Coming together in this manner is a crucial first step towards the process of eventually forming a union for beauty workers. Prior to forming a union, home based workers were unable to officially negotiate with their employers. However, under the Home-Based Women Workers Federation, registered in 2009, which now comprises four unions, members may now collectively bargain with their employers and negotiate fairer rates in exchange for their labour. In 2018, thanks to the collective efforts of the federation, the Home-Based Workers Act was passed, officially recognising home-based workers in Sindh as part of the labour force. This act has made it possible to hold contractors, who consistently underpay home based workers for the orders they give them, accountable to their workers.

Pakistani sociologist Dr Sidra Kamran, who studies the intersections between work, gender and social class and is currently working on a book that examines beauty work in Pakistan’s new service economy, points out that building solidarity amongst beauty workers may take time, as “employers often encourage divisions among workers by preventing the majority of beauty workers from learning more highly valued skills like hair and make-up. This hoarding of resources and skills results in intense competition among beauty workers. Unfortunately, this also creates antagonism, rather than solidarity, among workers.”

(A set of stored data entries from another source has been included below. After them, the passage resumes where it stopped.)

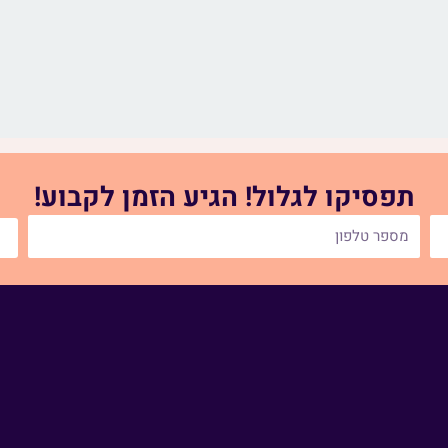
תפסיקו לגלול! הגיע הזמן לקבוע!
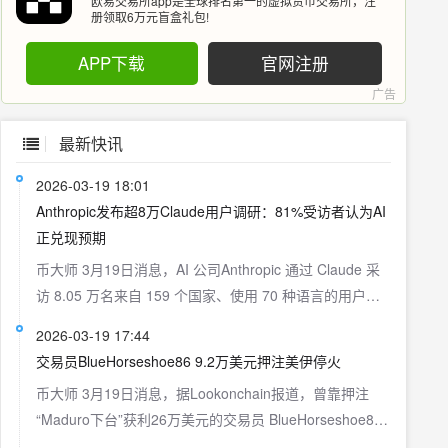
欧易交易所app是全球排名第一的虚拟货币交易所，注
册领取6万元盲盒礼包!
APP下载
官网注册
最新快讯
2026-03-19 18:01
Anthropic发布超8万Claude用户调研：81%受访者认为AI
正兑现预期
币大师 3月19日消息，AI 公司Anthropic 通过 Claude 采
访 8.05 万名来自 159 个国家、使用 70 种语言的用户，
调查其对 AI 的期望与担忧。结果显示，约 19% 受访者希
2026-03-19 17:44
望 AI 提升“专业表现”，14% 关注“个人成长”，约 11% 期
交易员BlueHorseshoe86 9.2万美元押注美伊停火
望通过 AI 获得“时间自由”，近 10% 将其视为获取财务独
币大师 3月19日消息，据Lookonchain报道，曾靠押注
立工具。81% 受访者称 AI 已在一定程度上实现其愿景，
“Maduro下台”获利26万美元的交易员 BlueHorseshoe86
主要集中在生产力提升、认知协作与学习加速。但在担忧
再次重仓地缘政治预测市场，现已投入约9.2万美元押注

However, Dr Kamran believes that considering other “feminised occupational groups in Pakistan”, such as Lady Health workers, nurses and home based workers, have fought to form unions, there is no reason why beauty workers should not be able to. “Beauty workers also have a unique type of leverage with their employers. Beauty workers often become very popular among clients who prefer to get services from their favourite worker. I know some employers who have made significant exceptions (like allowing beauty workers to bring their children to work for example) for their most popular beauty workers in order to retain them. In cases where employers have failed to retain popular beauty workers, salons have lost a significant chunk of customers after the beauty worker quit. Given that beauty workers may be able to take clientele with them if they leave, beauty workers have some leverage in negotiating with their employers.”

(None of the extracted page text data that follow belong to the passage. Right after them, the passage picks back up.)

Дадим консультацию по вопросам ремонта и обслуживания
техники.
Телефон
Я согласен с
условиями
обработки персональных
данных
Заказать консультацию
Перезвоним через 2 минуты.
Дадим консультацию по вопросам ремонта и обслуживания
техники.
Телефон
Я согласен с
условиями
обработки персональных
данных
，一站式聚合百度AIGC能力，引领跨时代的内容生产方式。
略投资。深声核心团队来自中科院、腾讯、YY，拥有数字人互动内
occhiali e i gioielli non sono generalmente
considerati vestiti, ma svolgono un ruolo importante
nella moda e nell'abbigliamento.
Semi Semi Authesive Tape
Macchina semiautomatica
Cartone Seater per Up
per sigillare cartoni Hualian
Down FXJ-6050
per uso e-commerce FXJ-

A major obstacle with regards to building alliances amongst beauty workers is that, unlike home-based workers, their hours are not flexible. Many of them leave home in the morning and return at night. They are allowed only one day off a week, a day most of them relegate to domestic chores. Should feminists and activists step in to fill this gap and help organise meetings, giving beauty workers the space they need to talk about and organise around the issues they face both at work and at home? Dr Kamran believes that yes, we need to tie our feminist politics to labour and class politics. “I think the issue of women and work—including both paid work and social reproduction work— must be foundational to our feminist program. Feminists have recently played a remarkable role in struggles around land dispossession in Karachi and I hope that we may likewise become actively engaged in labour struggles, educating ourselves on unions, labour rights, and collective labour organising. Given that beauty salons are often women-only spaces, we need women labour organisers to take a key role. Feminists are also well-positioned to highlight struggles around women’s work not just in relation to paid work at the salons, but also the unpaid domestic and care work beauty workers must do at home.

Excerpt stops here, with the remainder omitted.